[pbs-devel] [PATCH proxmox-backup v2 1/3] fix #3786: api: add resync-corrupt option to sync jobs
Gabriel Goller
g.goller at proxmox.com
Mon Nov 4 17:02:21 CET 2024
On 04.11.2024 12:51, Fabian Grünbichler wrote:
>this doesn't really do what it says on the tin, see below.
>
>On October 18, 2024 11:09 am, Gabriel Goller wrote:
>> [snip]
>> diff --git a/pbs-datastore/src/backup_info.rs b/pbs-datastore/src/backup_info.rs
>> index 414ec878d01a..c86fbb7568ab 100644
>> --- a/pbs-datastore/src/backup_info.rs
>> +++ b/pbs-datastore/src/backup_info.rs
>> @@ -8,7 +8,8 @@ use anyhow::{bail, format_err, Error};
>> use proxmox_sys::fs::{lock_dir_noblock, replace_file, CreateOptions};
>>
>> use pbs_api_types::{
>> - Authid, BackupNamespace, BackupType, GroupFilter, BACKUP_DATE_REGEX, BACKUP_FILE_REGEX,
>> + Authid, BackupNamespace, BackupType, GroupFilter, SnapshotVerifyState, VerifyState,
>> + BACKUP_DATE_REGEX, BACKUP_FILE_REGEX,
>> };
>> use pbs_config::{open_backup_lockfile, BackupLockGuard};
>>
>> @@ -583,6 +584,16 @@ impl BackupDir {
>>
>> Ok(())
>> }
>> +
>> + /// Load the verify state from the manifest.
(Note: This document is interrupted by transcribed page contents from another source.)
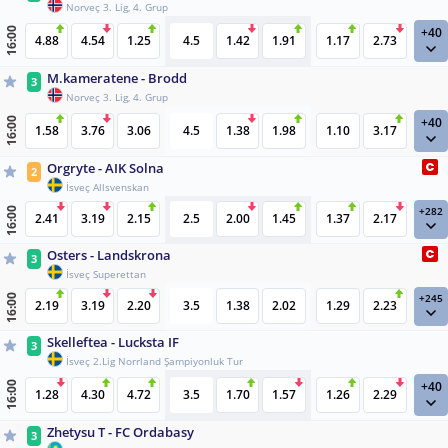
Norveç 3. Lig, 4. Grup
+40
16:00
4.88
4.54
1.25
4.5
1.42
1.91
1.17
2.73
M.kameratene - Brodd
3
Norveç 3. Lig, 4. Grup
+40
16:00
1.58
3.76
3.06
4.5
1.38
1.98
1.10
3.17
Orgryte - AIK Solna
2
İsveç Allsvenskan
+282
16:00
2.41
3.19
2.15
2.5
2.00
1.45
1.37
2.17
Osters - Landskrona
3
İsveç Superettan
+245
16:00
2.19
3.19
2.20
3.5
1.38
2.02
1.29
2.23
Skelleftea - Lucksta IF
3
İsveç 2.Lig Norrland Şampiyonluk Tur
+40
16:00
1.28
4.30
4.72
3.5
1.70
1.57
1.26
2.29
Zhetysu T - FC Ordabasy
3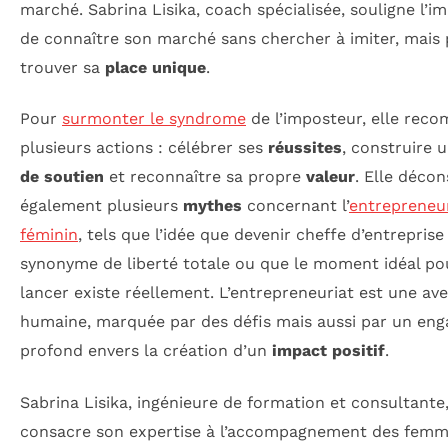
marché. Sabrina Lisika, coach spécialisée, souligne l’i
de connaître son marché sans chercher à imiter, mais 
trouver sa
place unique
.
Pour
surmonter le syndrome
de l’imposteur, elle re
plusieurs actions : célébrer ses
réussites
, construire 
de soutien
et reconnaître sa propre
valeur
. Elle décon
également plusieurs
mythes
concernant l’
entrepreneu
féminin
, tels que l’idée que devenir cheffe d’entreprise
synonyme de liberté totale ou que le moment idéal po
lancer existe réellement. L’entrepreneuriat est une av
humaine, marquée par des défis mais aussi par un en
profond envers la création d’un
impact positif
.
Sabrina Lisika, ingénieure de formation et consultante
consacre son expertise à l’accompagnement des fem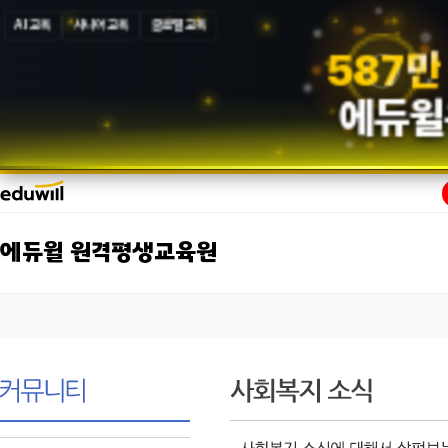
AI 교육
시니어 교육
글로벌 교육
5
8
7
만
에듀윌
에듀윌 원격평생교육원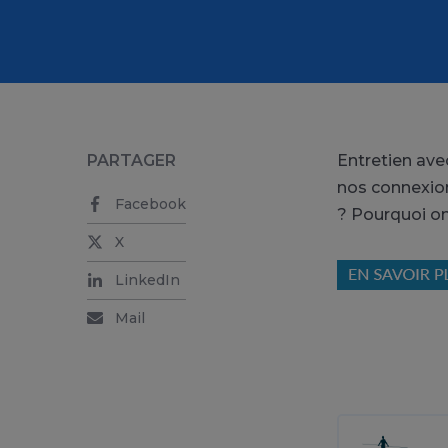
PARTAGER
Entretien ave
nos connexion
Facebook
? Pourquoi o
X
LinkedIn
Mail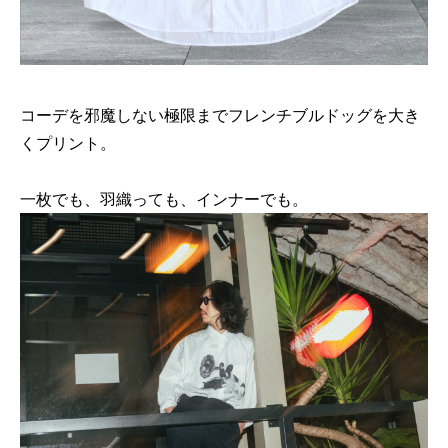
コーデを邪魔しない極限までフレンチブルドッグを大き
くプリント。
一枚でも、羽織っても、インナーでも。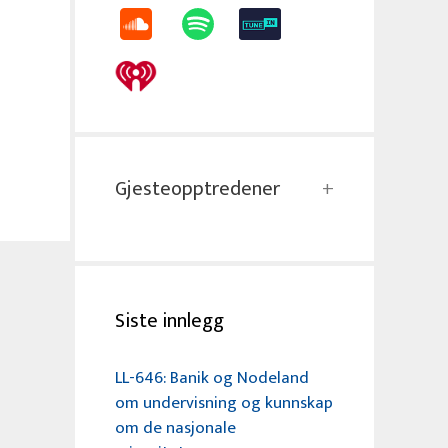
Gjesteopptredener
Siste innlegg
LL-646: Banik og Nodeland
om undervisning og kunnskap
om de nasjonale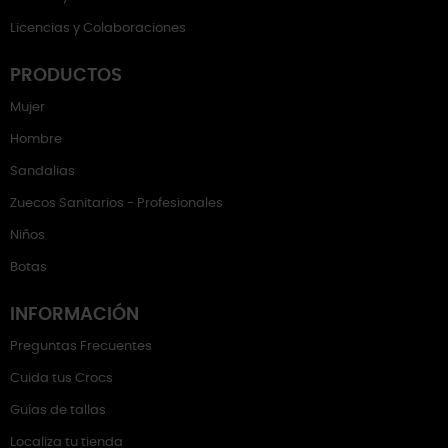
Licencias y Colaboraciones
PRODUCTOS
Mujer
Hombre
Sandalias
Zuecos Sanitarios - Profesionales
Niños
Botas
INFORMACIÓN
Preguntas Frecuentes
Cuida tus Crocs
Guías de tallas
Localiza tu tienda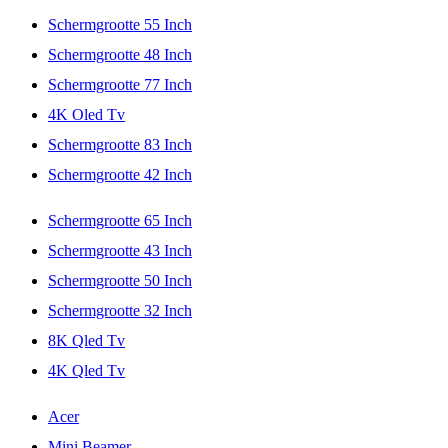
Schermgrootte 55 Inch
Schermgrootte 48 Inch
Schermgrootte 77 Inch
4K Oled Tv
Schermgrootte 83 Inch
Schermgrootte 42 Inch
Schermgrootte 65 Inch
Schermgrootte 43 Inch
Schermgrootte 50 Inch
Schermgrootte 32 Inch
8K Qled Tv
4K Qled Tv
Acer
Mini Beamer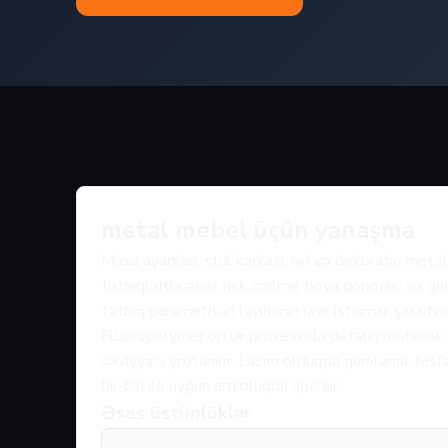
metal mebel üçün yanaşma
Masa ayaqları, stul karkası, rəf və dekorativ metal
tətbiqlərdə əsas risk cızılma, boya qopması və günd
tətbiq parametrləri layihənin real istismar şəraiti
Fluoropolymer örtük prosesində detalın materialı, 
səviyyəsi yoxlanılır. Lazım olduqda qumlama, fos
bir-biri ilə uyğun ardıcıllıqda aparılır.
Əsas üstünlüklər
>> + pub fn verify_state(&self) -> Result<VerifyState, anyhow::Error> {
>> + self.load_manifest().and_then(|(m, _)| {
>> + let verify = m.unprotected["verify_state"].clone();
>> + serde_json::from_value::<SnapshotVerifyState>(verify)
>> + .map(|svs| svs.state)
>> + .map_err(Into::into)
>> + })
>> + }
>
>wouldn't it make more sense to have this as a getter for an optional
>SnapshotVerifyState on the BackupManifest?
>
>then it could go into its own commit, other call sites that load the
>verify state from a manifest could be adapted to it, and then this
>commit can also start using it?
You're right the BackupManifest is loaded here twice actually. So I
could move this function to a getter in BackupManifest and then move the
construction of it (src/server/pull.rs:396):
let manifest = BackupManifest::try_from(tmp_manifest_blob)?;
up to (src/server/pull.rs:365). And instead of having the try_block to
try read from the manifest just call BackupManifest::try_from.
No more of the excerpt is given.